How to skip some part of Regex in Java?

nazar_art :

I have some pdf file, and the program reads it line by line.

Here is snipped from a file:

enter image description here

I need to extract:

12000

The parsed line looks like the following:

Bolighus fullverdi 4 374 720 12 000 11 806

I can't find a way how to skip first 7 numbers (4 374 720).

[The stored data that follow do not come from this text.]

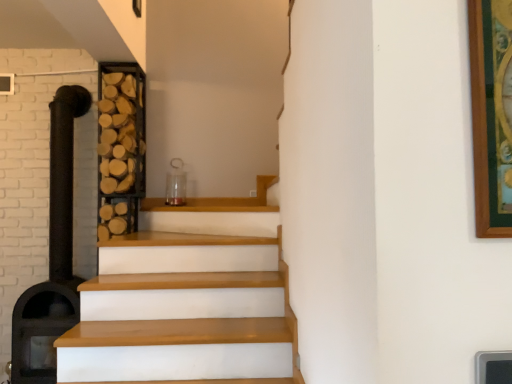 Question: Would you say wooden at left contains black matte fireplace at left?

Choices:
 (A) no
 (B) yes

Answer: (A)

Question: Is wooden at left oriented towards black matte fireplace at left?

Choices:
 (A) no
 (B) yes

Answer: (A)

Question: Is wooden at left located outside black matte fireplace at left?

Choices:
 (A) no
 (B) yes

Answer: (B)

Question: Does wooden at left have a greater width compared to black matte fireplace at left?

Choices:
 (A) no
 (B) yes

Answer: (A)

Question: Does wooden at left have a lesser width compared to black matte fireplace at left?

Choices:
 (A) no
 (B) yes

Answer: (B)

Question: Does wooden at left touch black matte fireplace at left?

Choices:
 (A) no
 (B) yes

Answer: (A)

Question: Would you say black matte fireplace at left is outside wooden at left?

Choices:
 (A) yes
 (B) no

Answer: (A)

Question: From a real-world perspective, is black matte fireplace at left positioned under wooden at left based on gravity?

Choices:
 (A) yes
 (B) no

Answer: (A)

Question: Is black matte fireplace at left smaller than wooden at left?

Choices:
 (A) no
 (B) yes

Answer: (A)

Question: From the image's perspective, is black matte fireplace at left on top of wooden at left?

Choices:
 (A) no
 (B) yes

Answer: (A)

Question: Is the surface of black matte fireplace at left in direct contact with wooden at left?

Choices:
 (A) no
 (B) yes

Answer: (A)

Question: Can you confirm if black matte fireplace at left is shorter than wooden at left?

Choices:
 (A) no
 (B) yes

Answer: (A)

Question: Is point click(x=98, y=178) positioned closer to the camera than point click(x=24, y=317)?

Choices:
 (A) closer
 (B) farther

Answer: (B) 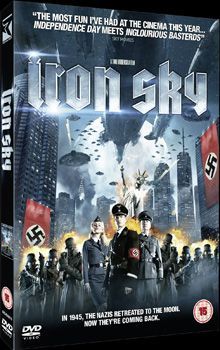 Locate an element on the screen. sticker is located at coordinates (200, 309). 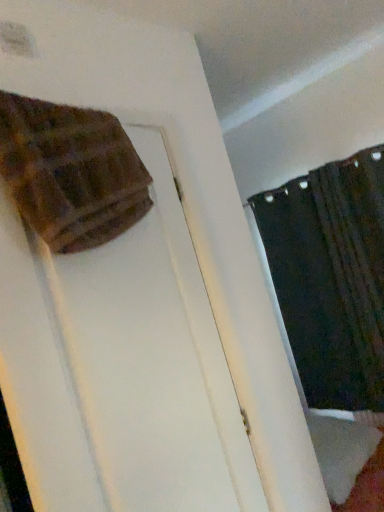 Question: Relative to brown textured blanket at upper left, is black textured curtain at upper right in front or behind?

Choices:
 (A) front
 (B) behind

Answer: (B)

Question: Considering the positions of black textured curtain at upper right and brown textured blanket at upper left in the image, is black textured curtain at upper right taller or shorter than brown textured blanket at upper left?

Choices:
 (A) tall
 (B) short

Answer: (A)

Question: Is point [x=339, y=375] closer or farther from the camera than point [x=28, y=188]?

Choices:
 (A) farther
 (B) closer

Answer: (A)

Question: Is brown textured blanket at upper left wider or thinner than black textured curtain at upper right?

Choices:
 (A) wide
 (B) thin

Answer: (A)

Question: From the image's perspective, is brown textured blanket at upper left positioned above or below black textured curtain at upper right?

Choices:
 (A) below
 (B) above

Answer: (B)

Question: In terms of size, does brown textured blanket at upper left appear bigger or smaller than black textured curtain at upper right?

Choices:
 (A) big
 (B) small

Answer: (B)

Question: Is brown textured blanket at upper left taller or shorter than black textured curtain at upper right?

Choices:
 (A) tall
 (B) short

Answer: (B) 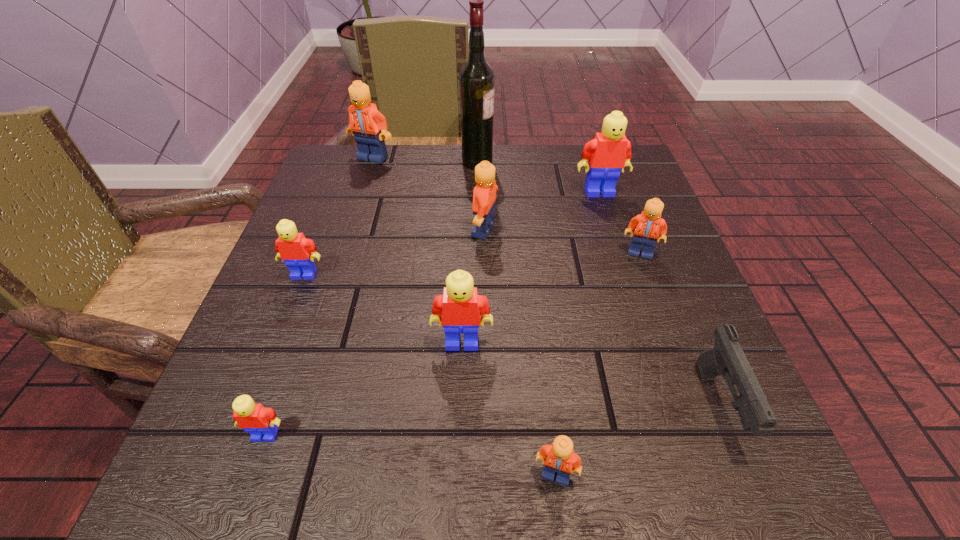 What are the coordinates of `the fifth nearest object` in the screenshot? It's located at (298, 252).

The image size is (960, 540). I want to click on pistol, so click(x=727, y=358).

Where is `the third orange Lego from left to right`? the third orange Lego from left to right is located at coordinates (560, 457).

Where is `the nearest object`? This screenshot has height=540, width=960. the nearest object is located at coordinates (560, 457).

Identify the location of the seventh farthest Lego. The image size is (960, 540). (254, 418).

Find the location of a particular element. the smallest yellow Lego is located at coordinates (254, 418).

Locate an element on the screen. free space located 0.110m on the front and back of the tallest object is located at coordinates (540, 161).

Image resolution: width=960 pixels, height=540 pixels. What are the coordinates of `vacant space located on the front-facing side of the biggest orange Lego` in the screenshot? It's located at (367, 176).

Where is `free spot located on the front-facing side of the rightmost yellow Lego`? The width and height of the screenshot is (960, 540). free spot located on the front-facing side of the rightmost yellow Lego is located at coordinates (633, 295).

Locate an element on the screen. This screenshot has height=540, width=960. blank space located 0.170m on the front-facing side of the third smallest orange Lego is located at coordinates (385, 230). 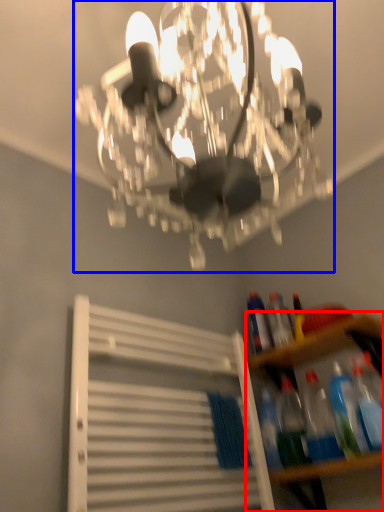 Question: Among these objects, which one is farthest to the camera, shelf (highlighted by a red box) or lamp (highlighted by a blue box)?

Choices:
 (A) shelf
 (B) lamp

Answer: (A) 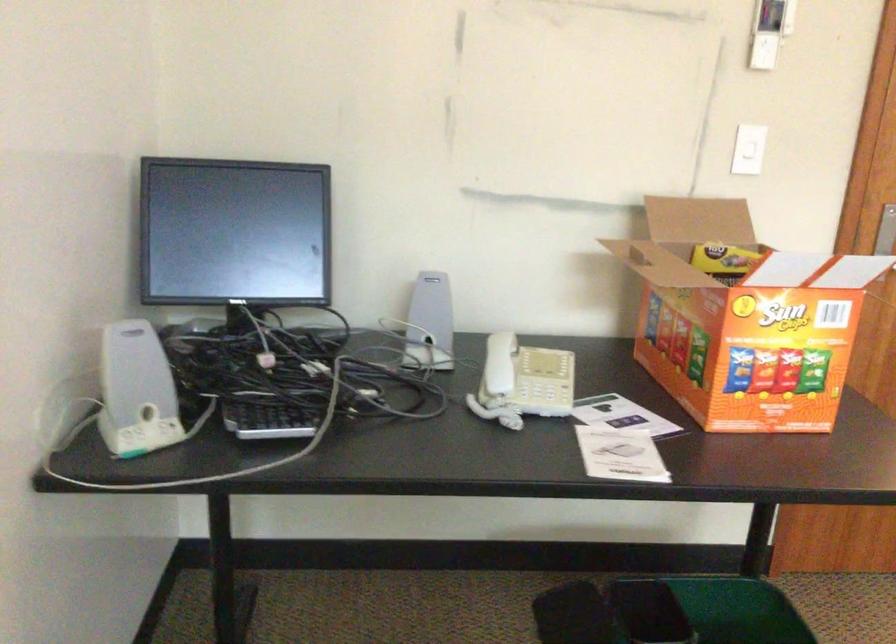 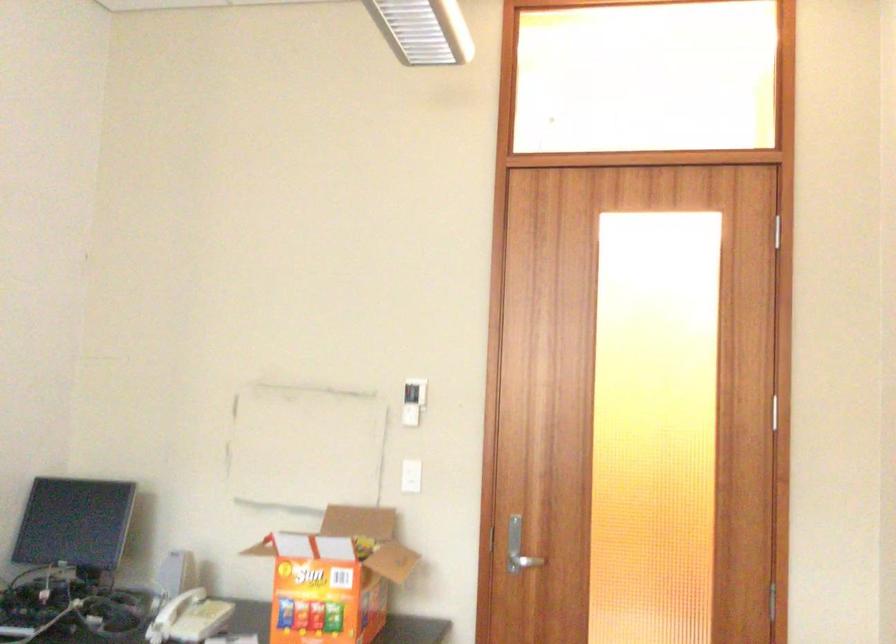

I tried to play with some matching like:

(\d+ ){3}

It founds 2 matches:

enter image description here

Regex how to get value at this case:

\d+ 000

But I want to omit 000 from the regex. In different documents, it will fail.

How to solve this issue?

Maybe you can suggest some other solution to this problem?

UPDATE:

With @PushpeshKumarRajwanshi answer everything is mostly done:

public static String groupNumbers(String pageLine) {
    String transformedLine = pageLine.replaceAll(" (?=\\d{3})", StringUtils.EMPTY);
    log.info("TRANSFORMED LINE: \n[{}]\nFrom ORIGINAL: \n[{}]", transformedLine, pageLine);
    return transformedLine;
}

public static List<String> getGroupedNumbersFromLine(String pageLine) {
    String groupedLine = groupNumbers(pageLine);
    List<String> numbers = Arrays.stream(groupedLine.split(" "))
            .filter(StringUtils::isNumeric)
            .collect(Collectors.toList());
    log.info("Get list of numbers: \n{}\nFrom line: \n[{}]", numbers, pageLine);
    return numbers;
}

However, I found one critical issue.

Sometimes pdf file can look like the following:

enter image description here

Where last 3 digits is a separate number.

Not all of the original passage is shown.